Bay Area ex-cop turned serial killer passes away from natural causes

A notorious serial killer, who was detained at the San Quentin Rehabilitation Center in the Bay Area, passed away on Friday due to natural causes, as announced by the California Department of Corrections on Monday.

The deceased, Anthony Sully, aged 79, was convicted and condemned to death in 1986 for the heinous acts of fatally shooting and mercilessly beating six individuals, including five women and one man, during a chilling spree that spanned over six months in 1983.

Born in San Francisco, Sully grew up in Millbrae, where he served as a member of the police force from 1967 to 1974. However, he eventually decided to abandon his policing career in the late ’70s and transitioned into an electrical contractor profession. He leased a hangar in Burlingame, which later became the haunting backdrop of his atrocities. Additionally, Sully ventured into investing in an escort service and engaging with sex workers while developing a destructive addiction to freebasing cocaine, as revealed by the 9th U.S. Circuit Court of Appeals. It is important to note that some of his victims were individuals who worked in the sex industry.

The innocent lives that fell victim to Sully’s cruelty include Kathryn Barrett, aged 24, Barbara Searcy, aged 22, Gloria Jean Fravel, aged 24, Brenda Oakden, aged 19, Michael Thomas, aged 24, and Phyllis Melendez, aged 20.

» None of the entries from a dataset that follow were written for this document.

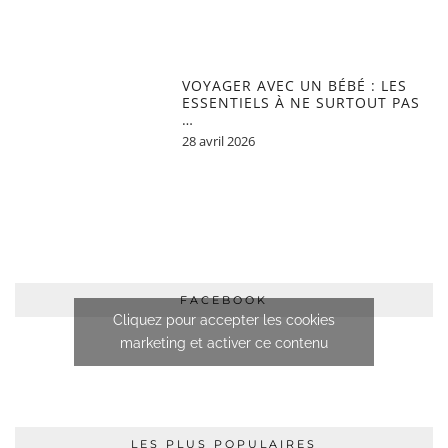
VOYAGER AVEC UN BÉBÉ : LES
ESSENTIELS À NE SURTOUT PAS
…
28 avril 2026
FACEBOOK
Cliquez pour accepter les cookies
marketing et activer ce contenu
LES PLUS POPULAIRES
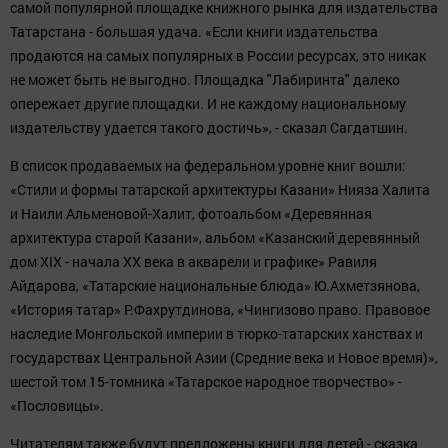
самой популярной площадке книжного рынка для издательства
Татарстана - большая удача. «Если книги издательства
продаются на самых популярных в России ресурсах, это никак
не может быть не выгодно. Площадка "Лабиринта" далеко
опережает другие площадки. И не каждому национальному
издательству удается такого достичь», - сказал Сагдатшин.
В список продаваемых на федеральном уровне книг вошли:
«Стили и формы татарской архитектуры Казани» Нияза Халита
и Наили Альменовой-Халит, фотоальбом «Деревянная
архитектура старой Казани», альбом «Казанский деревянный
дом XIX - начала XX века в акварели и графике» Равиля
Айдарова, «Татарские национальные блюда» Ю.Ахметзянова,
«История татар» Р.Фахрутдинова, «Чингизово право. Правовое
наследие Монгольской империи в тюрко-татарских ханствах и
государствах Центральной Азии (Средние века и Новое время)»,
шестой том 15-томника «Татарское народное творчество» -
«Пословицы».
Читателям также будут предложены книги для детей - сказка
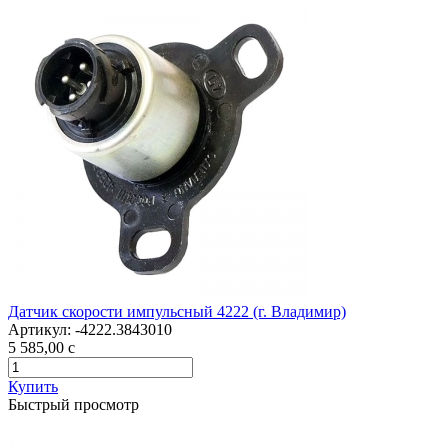
Датчик скорости импульсный 4222 (г. Владимир)
Артикул:
-4222.3843010
5 585,00
c
Купить
Быстрый просмотр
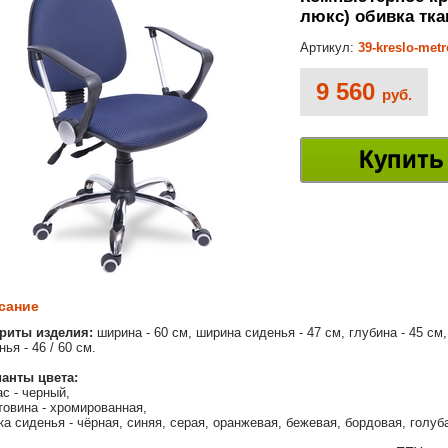
люкс) обивка тка
Артикул:
39-kreslo-met
9 560
руб.
Купить
сание
риты изделия:
ширина - 60 см, ширина сиденья - 47 см, глубина - 45 см,
ья - 46 / 60 см.
анты цвета:
ас - черный,
товина - хромированная,
ка сиденья - чёрная, синяя, серая, оранжевая, бежевая, бордовая, голуб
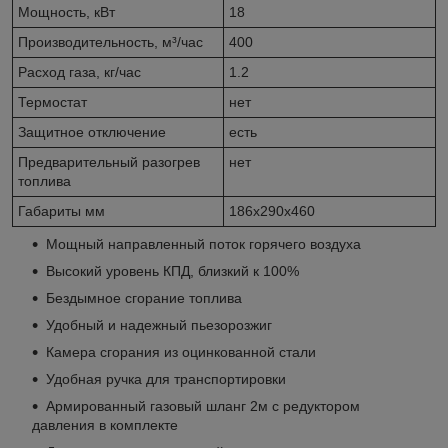
Мощность, кВт
18
Производительность, м³/час
400
Расход газа, кг/час
1.2
Термостат
нет
Защитное отключение
есть
Предварительный разогрев
нет
топлива
Габариты мм
186х290х460
Мощный направленный поток горячего воздуха
Высокий уровень КПД, близкий к 100%
Бездымное сгорание топлива
Удобный и надежный пьезорозжиг
Камера сгорания из оцинкованной стали
Удобная ручка для транспортировки
Армированный газовый шланг 2м с редуктором
давления в комплекте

Sully’s brutality is evident in the sadistic acts he committed against his victims. Fravel, for instance, endured not only severe beatings and torture but also the agonizing trauma of sexual assault before eventually succumbing to death by an ax. Barrett, on the other hand, was ruthlessly stabbed six times and then struck on the head with a sledgehammer. Additionally, a number of his victims were callously shot in the back of their heads as they unsuspectingly entered his dreaded hangar. Furthermore, Sully displayed an unimaginable level of depravity by placing some of his victims, completely nude, into metal drums that were filled with concrete. These drums were subsequently disposed of in San Francisco’s Golden Gate Park.

Throughout his court proceedings, Sully maintained his plea of not guilty. However, his final appeal was denied in 2013, reaffirming his conviction and sentence.

The life of Anthony Sully was declared extinguished at 2:21 a.m. in an external medical facility. The exact cause of his demise will be determined by the Marin County Coroner’s Office.

It is worth noting that California implemented a moratorium on the death penalty in 2019, halting the execution of condemned prisoners awaiting capital punishment.